◆ **SUPPLIED DATA**:
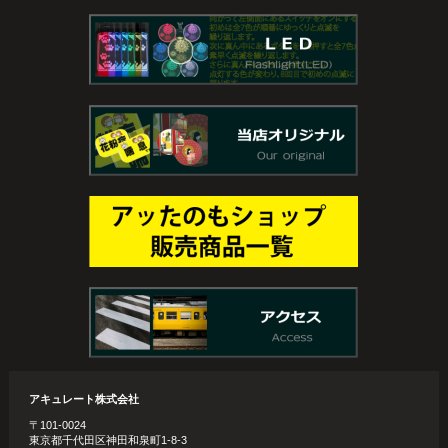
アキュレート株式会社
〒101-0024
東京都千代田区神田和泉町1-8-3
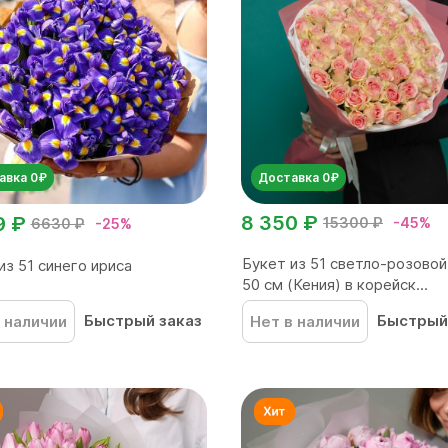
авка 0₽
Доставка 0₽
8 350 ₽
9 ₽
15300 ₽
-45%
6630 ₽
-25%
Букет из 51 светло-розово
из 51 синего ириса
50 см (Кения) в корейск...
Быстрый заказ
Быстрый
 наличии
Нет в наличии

...

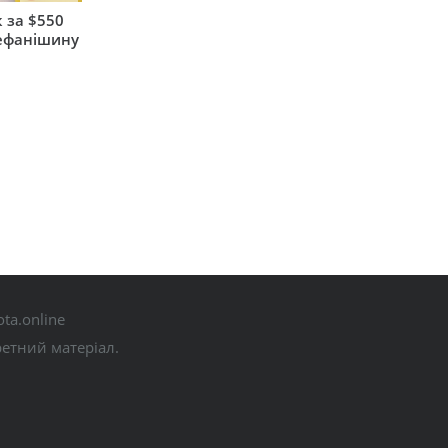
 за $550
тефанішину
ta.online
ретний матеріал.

...

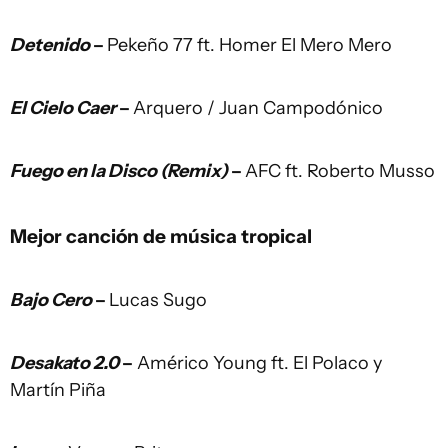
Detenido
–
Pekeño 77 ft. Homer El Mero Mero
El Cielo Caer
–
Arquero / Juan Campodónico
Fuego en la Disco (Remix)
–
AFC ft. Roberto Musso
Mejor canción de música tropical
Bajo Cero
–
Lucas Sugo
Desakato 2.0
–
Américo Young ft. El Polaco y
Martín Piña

◆ **PROBLEM DESCRIPTION**:
Retype only this portion of the data above: the line containing "AFC ft. Roberto Musso", the line containing "Martín Piña", and all lines between them, exactly.

◆ **SOLUTION TO THIS EXERCISE**:
AFC ft. Roberto Musso
Mejor canción de música tropical
Bajo Cero
–
Lucas Sugo
Desakato 2.0
–
Américo Young ft. El Polaco y
Martín Piña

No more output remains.